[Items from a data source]
------------------------------------------------------------------------

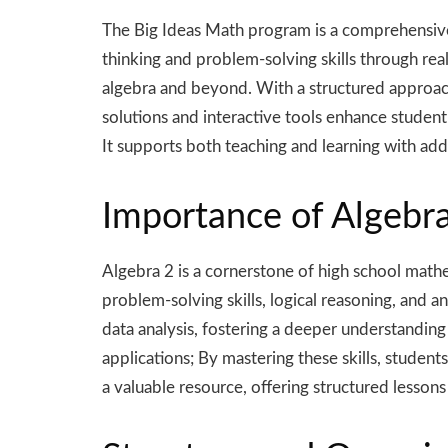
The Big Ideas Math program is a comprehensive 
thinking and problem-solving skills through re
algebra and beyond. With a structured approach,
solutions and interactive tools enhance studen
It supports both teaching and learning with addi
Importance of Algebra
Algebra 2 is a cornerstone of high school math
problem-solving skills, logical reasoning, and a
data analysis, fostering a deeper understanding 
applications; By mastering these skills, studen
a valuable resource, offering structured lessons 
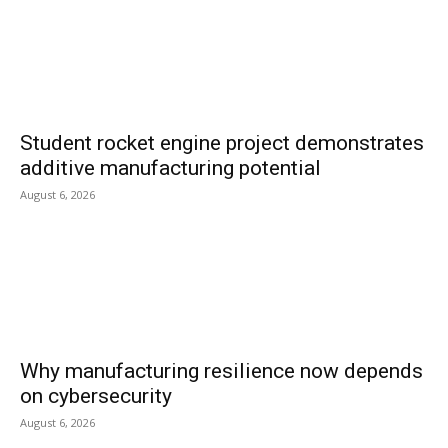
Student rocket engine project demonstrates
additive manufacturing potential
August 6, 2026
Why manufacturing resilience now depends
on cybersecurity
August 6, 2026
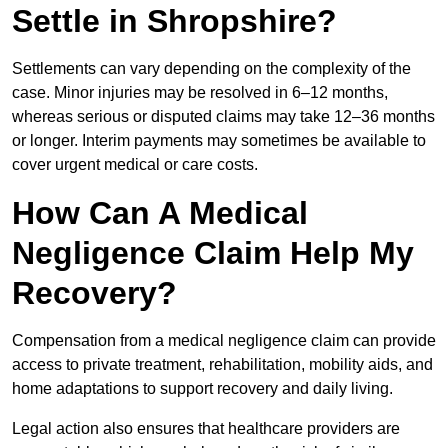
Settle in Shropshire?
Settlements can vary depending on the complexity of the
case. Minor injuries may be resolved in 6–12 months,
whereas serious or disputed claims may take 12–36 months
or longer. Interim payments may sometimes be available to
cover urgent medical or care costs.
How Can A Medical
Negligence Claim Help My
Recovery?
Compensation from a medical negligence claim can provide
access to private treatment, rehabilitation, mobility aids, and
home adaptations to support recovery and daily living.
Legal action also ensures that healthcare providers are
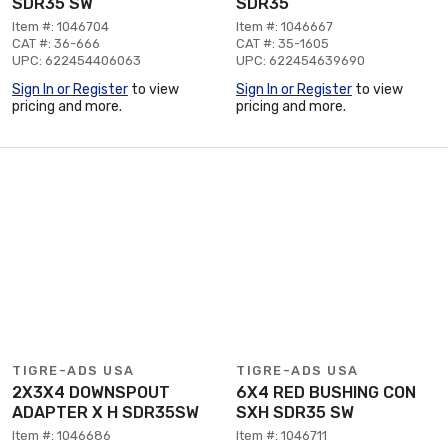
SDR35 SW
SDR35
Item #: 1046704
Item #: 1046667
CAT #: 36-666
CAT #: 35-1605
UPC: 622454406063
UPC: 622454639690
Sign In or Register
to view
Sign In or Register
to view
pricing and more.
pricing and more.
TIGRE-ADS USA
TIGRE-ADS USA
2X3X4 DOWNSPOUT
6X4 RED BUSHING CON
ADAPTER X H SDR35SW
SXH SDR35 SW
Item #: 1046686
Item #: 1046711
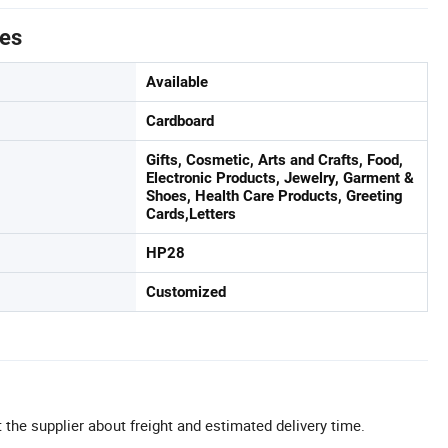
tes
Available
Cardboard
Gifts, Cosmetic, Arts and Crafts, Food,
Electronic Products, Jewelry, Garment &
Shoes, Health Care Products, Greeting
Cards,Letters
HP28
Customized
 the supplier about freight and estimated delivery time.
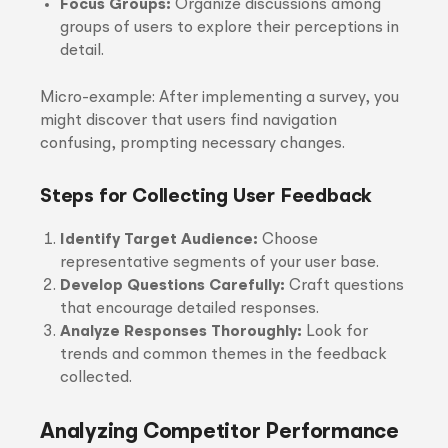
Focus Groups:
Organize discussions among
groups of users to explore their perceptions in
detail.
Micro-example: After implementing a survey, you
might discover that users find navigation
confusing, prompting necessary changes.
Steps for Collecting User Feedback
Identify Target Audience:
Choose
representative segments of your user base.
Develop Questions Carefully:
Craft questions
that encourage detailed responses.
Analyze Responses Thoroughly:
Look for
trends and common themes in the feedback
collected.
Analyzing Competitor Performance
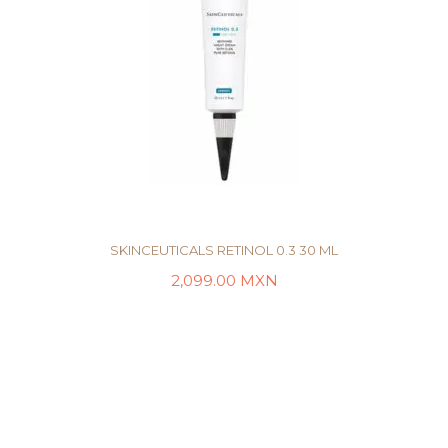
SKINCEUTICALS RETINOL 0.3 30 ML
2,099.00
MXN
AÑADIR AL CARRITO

------------------------------------------------------------------------

◆ EXERCISE DIRECTIONS
Leave out every picture and copy verbatim the lines running from the line containing "the supplier about" through the final line of the data.

◆ YOUR RESPONSE
 the supplier about freight and estimated delivery time.
Focus Groups:
Organize discussions among
groups of users to explore their perceptions in
detail.
Micro-example: After implementing a survey, you
might discover that users find navigation
confusing, prompting necessary changes.
Steps for Collecting User Feedback
Identify Target Audience:
Choose
representative segments of your user base.
Develop Questions Carefully:
Craft questions
that encourage detailed responses.
Analyze Responses Thoroughly:
Look for
trends and common themes in the feedback
collected.
Analyzing Competitor Performance
SKINCEUTICALS RETINOL 0.3 30 ML
2,099.00
MXN
AÑADIR AL CARRITO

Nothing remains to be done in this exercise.